Health care in the United States has rapidly evolved from a predominantly fee-for-service system to one in which most care is provided under managed care arrangements. This change has been credited with substantial cost savings, particularly in mental health care. The rate of growth in behavioral health care costs has been lower than that for health care, and the fraction of the health care budget devoted to behavioral health has decreased (
1,
2,
3). Also, hospital stays have decreased more for behavioral disorders than for nonbehavioral disorders (
4).
Financing for behavioral health care differs from other health care services in two important ways. First, despite federal and state parity laws (
5), copayments and coinsurance rates are frequently higher for behavioral health care than for other medical conditions, and limits on behavioral health inpatient days or outpatient visits are often more stringent (
6,
7,
8,
9). Second, mental health services are often coordinated through a separate managed behavioral health organization (MBHO) in a carve-out arrangement in which the financing and administration of behavioral health care services is separated from other health care services (
10,
11,
12,
13).
These differences in financing and insurance coverage emerged during a period when behavioral health care costs were growing more rapidly than overall health care costs and likely were a response to this rapid growth. During this time, use patterns often corresponded to what some felt were overly generous insurance benefits. For example, many lengths of stay were exactly 30 days (the maximum number of days allowed by insurers), leading critics to charge that the subjective nature of psychiatric diagnoses and treatment outcomes, coupled with a lack of cost consciousness, led to arbitrarily long inpatient stays or an excessive number of outpatient visits. Ironically, the subjective aspects of mental disorders may now contribute to mental health service constraints, given inherent limitations in the precision of treatment outcome measures.

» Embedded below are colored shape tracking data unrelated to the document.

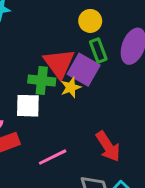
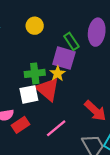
yellow circle: (90, 21) -> (35, 26), moved
red triangle: (59, 63) -> (48, 89), moved

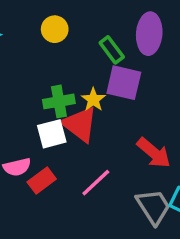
purple square: (64, 58) -> (124, 83), moved

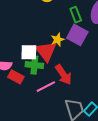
green cross: (59, 101) -> (34, 65), moved
red arrow: (154, 153) -> (63, 75), moved
red rectangle: (42, 181) -> (16, 77), turned 49

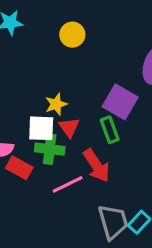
green rectangle: (76, 15) -> (110, 130), moved
yellow star: (58, 40) -> (56, 104), moved
red triangle: (46, 51) -> (69, 127), size x0.6

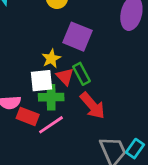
purple square: (120, 102) -> (78, 37), moved
green rectangle: (110, 130) -> (82, 74), moved
pink line: (68, 184) -> (51, 125), moved

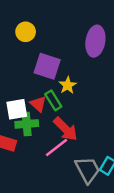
yellow star: (51, 59) -> (68, 85), moved
pink line: (51, 125) -> (57, 148), moved

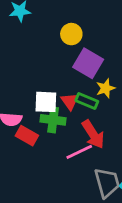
yellow circle: (26, 32) -> (71, 34), moved
green rectangle: (53, 100) -> (87, 101), turned -48

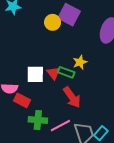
purple square: (88, 63) -> (69, 15), moved
green cross: (53, 120) -> (38, 120), moved
pink line: (79, 152) -> (60, 126), moved

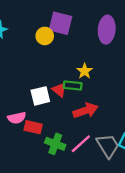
red arrow: (72, 97) -> (85, 111), turned -60
green cross: (38, 120) -> (55, 144), turned 30

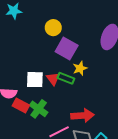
purple square: (60, 23) -> (67, 49), moved
red arrow: (85, 111) -> (82, 116), moved
green cross: (55, 144) -> (39, 109), moved

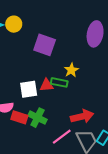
yellow circle: (53, 28) -> (14, 24), moved
purple square: (67, 49) -> (45, 45), moved
red triangle: (53, 79) -> (47, 85), turned -48

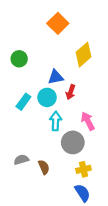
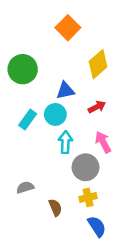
green circle: (19, 59) -> (23, 69), size x1.5
red arrow: (71, 92) -> (97, 107), moved, turned -136
brown semicircle: (44, 167) -> (55, 208), moved
yellow cross: (83, 169) -> (88, 197), moved

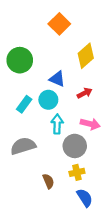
blue triangle: (65, 91) -> (57, 79), turned 35
pink arrow: (103, 142) -> (90, 124), turned 132
gray semicircle: (25, 187) -> (23, 146), moved, size x1.6

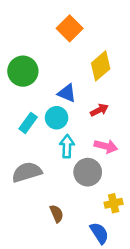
yellow cross: (77, 172) -> (114, 203), moved

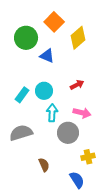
yellow diamond: (101, 66) -> (78, 38), moved
green circle: (23, 71) -> (26, 38), moved
blue triangle: (67, 93) -> (47, 56), moved

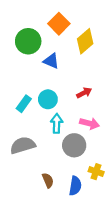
yellow cross: (88, 157) -> (96, 172), turned 32
blue semicircle: (77, 180) -> (75, 186), moved, turned 42

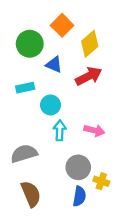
red arrow: (84, 93) -> (89, 76), moved, size x1.6
cyan rectangle: (24, 104) -> (25, 88), moved, turned 42
gray circle: (74, 145) -> (78, 167), moved
brown semicircle: (48, 180) -> (31, 194), moved, size x1.6

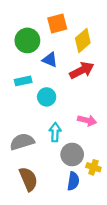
orange square: (62, 25) -> (57, 23), turned 30
cyan arrow: (60, 130) -> (55, 132), moved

The impact of changes in the health care system on the use of and access to behavioral health services as well as quality of care is an active area of inquiry (
2,
10,
12,
13,
14,
15,
16,
17,
18,
19,
20,
21). Recent studies of the use of mental health services show fewer inpatient admissions and shorter lengths of stay (
10,
12,
18,
21). The number of individuals who use outpatient behavioral health services has increased (
2,
15), but the cost per episode has decreased (
12,
18). The evidence is mixed on whether quality of care is better, equivalent, or worse under managed mental health care compared with other methods of financing and delivery (
15,
16,
17,
22,
23,
24,
25,
26).
A complementary strategy to investigate quality of behavioral health care is to analyze physicians' assessments of their ability to deliver high-quality care (
19,
20,
27,
28). This strategy may give us important insights in this area in which there is mixed evidence. By using data from the first wave of the Community Tracking Study Physician Survey (CTS) (
29), Reschovsky and colleagues (
27) analyzed physicians' responses to questions about their ability to deliver high-quality care. They found that half of all physicians disagreed with at least one of four statements that reflected aspects of quality of care. Psychiatrists were less likely than other specialists to say that they were able to deliver high-quality care. The study found a significant, albeit modest, association between involvement with managed care and disagreement with statements about quality. Sturm and Ringel (
28) used data from the second wave of the CTS and also found that psychiatrists were less likely than other specialists or primary care physicians to endorse statements about quality.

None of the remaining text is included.